I’m reasonably sure it was about how those games function differently, and how familiarizing one’s self with them would likely help with understanding how differently games can function.

Because many folks lack understanding of those games but don’t show any hesitation in asserting things that such understanding might prevent.

That phrasing is why I don't like the phrase "scene framing". It strongly implies that narrative point of view, taking me out if the world and into stage direction.

How do you move from scene to scene in a game?

Some ways are obvious… you move to the next door and open it, and we have a scene dealing with whatever’s inside.

But outside such a structure as a dungeon crawl provides to play, how do you handle it? Let’s say the PCs are back in town after their most recent expedition.

Do you prompt them? “Anyone got anything they want to sell? You know the market is open until sundown.”

Do you ask in an open ended manner. “Does anyone have anything they want to do in town?”

You don’t roleplay every moment of the PCs’ existence, so you must have some means of skipping things. Some way of deciding what to skip and when. What is it?

Whatever it is, once it’s determined, the next thing you do is scene framing.
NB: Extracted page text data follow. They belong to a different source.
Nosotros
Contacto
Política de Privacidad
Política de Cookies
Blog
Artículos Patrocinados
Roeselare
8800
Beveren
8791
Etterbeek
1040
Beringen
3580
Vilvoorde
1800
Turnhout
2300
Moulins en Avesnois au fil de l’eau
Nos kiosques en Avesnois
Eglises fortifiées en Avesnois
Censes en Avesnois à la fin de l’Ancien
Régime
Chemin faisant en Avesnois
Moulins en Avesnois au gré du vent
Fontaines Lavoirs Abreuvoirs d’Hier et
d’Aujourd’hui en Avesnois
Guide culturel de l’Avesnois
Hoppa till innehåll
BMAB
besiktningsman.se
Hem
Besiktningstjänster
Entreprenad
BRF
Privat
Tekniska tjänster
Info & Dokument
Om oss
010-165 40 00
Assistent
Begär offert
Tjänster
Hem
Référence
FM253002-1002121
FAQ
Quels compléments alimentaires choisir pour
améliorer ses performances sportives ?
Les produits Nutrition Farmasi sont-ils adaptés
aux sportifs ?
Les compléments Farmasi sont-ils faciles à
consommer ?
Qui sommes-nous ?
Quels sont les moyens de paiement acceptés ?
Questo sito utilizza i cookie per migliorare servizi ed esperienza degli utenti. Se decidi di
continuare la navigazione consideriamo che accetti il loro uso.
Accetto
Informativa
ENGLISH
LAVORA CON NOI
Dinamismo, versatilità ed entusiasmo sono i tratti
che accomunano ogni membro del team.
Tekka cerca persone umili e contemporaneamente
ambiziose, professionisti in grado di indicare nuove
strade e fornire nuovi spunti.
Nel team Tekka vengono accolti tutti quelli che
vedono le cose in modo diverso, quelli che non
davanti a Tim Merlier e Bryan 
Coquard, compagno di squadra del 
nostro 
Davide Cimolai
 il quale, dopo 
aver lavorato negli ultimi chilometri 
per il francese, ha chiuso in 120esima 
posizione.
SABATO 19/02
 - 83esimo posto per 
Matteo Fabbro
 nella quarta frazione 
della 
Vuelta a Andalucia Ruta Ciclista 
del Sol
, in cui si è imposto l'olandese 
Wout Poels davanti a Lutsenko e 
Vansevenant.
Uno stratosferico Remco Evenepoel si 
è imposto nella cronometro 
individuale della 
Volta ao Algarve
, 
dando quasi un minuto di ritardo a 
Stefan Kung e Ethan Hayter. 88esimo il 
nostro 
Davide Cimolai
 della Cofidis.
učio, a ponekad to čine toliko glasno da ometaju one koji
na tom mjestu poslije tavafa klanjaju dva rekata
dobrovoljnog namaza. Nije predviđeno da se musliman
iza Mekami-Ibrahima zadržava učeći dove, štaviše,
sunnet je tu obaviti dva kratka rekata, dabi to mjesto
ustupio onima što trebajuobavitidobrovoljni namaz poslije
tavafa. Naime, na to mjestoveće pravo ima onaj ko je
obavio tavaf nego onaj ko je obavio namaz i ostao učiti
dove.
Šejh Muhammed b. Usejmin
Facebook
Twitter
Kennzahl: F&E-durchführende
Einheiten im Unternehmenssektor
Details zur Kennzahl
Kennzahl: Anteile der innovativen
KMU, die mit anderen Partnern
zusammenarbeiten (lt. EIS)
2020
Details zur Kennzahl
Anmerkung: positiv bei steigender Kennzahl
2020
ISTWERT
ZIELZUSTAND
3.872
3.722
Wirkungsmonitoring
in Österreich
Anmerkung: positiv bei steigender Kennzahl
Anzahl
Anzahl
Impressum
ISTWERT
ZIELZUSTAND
“You arrive in the outdoor market with just a few minutes of sunlight left. Some of the merchants are already packing up their wares for the evening.”

Or…
“Okay, Finn wants to check with his contact in the thieves’ guild to see if they know anything about the missing magistrate. Holgar says he wants to go carousing at the tavern. Let’s handle Finn first. You’re on the rooftop that serves as a meeting place for the Moon Runners….”

This is just scene framing. It’s present in every RPG. Call it whatever you like, you do it all the time. I’d think having a two word phrase to sum it up would be convenient.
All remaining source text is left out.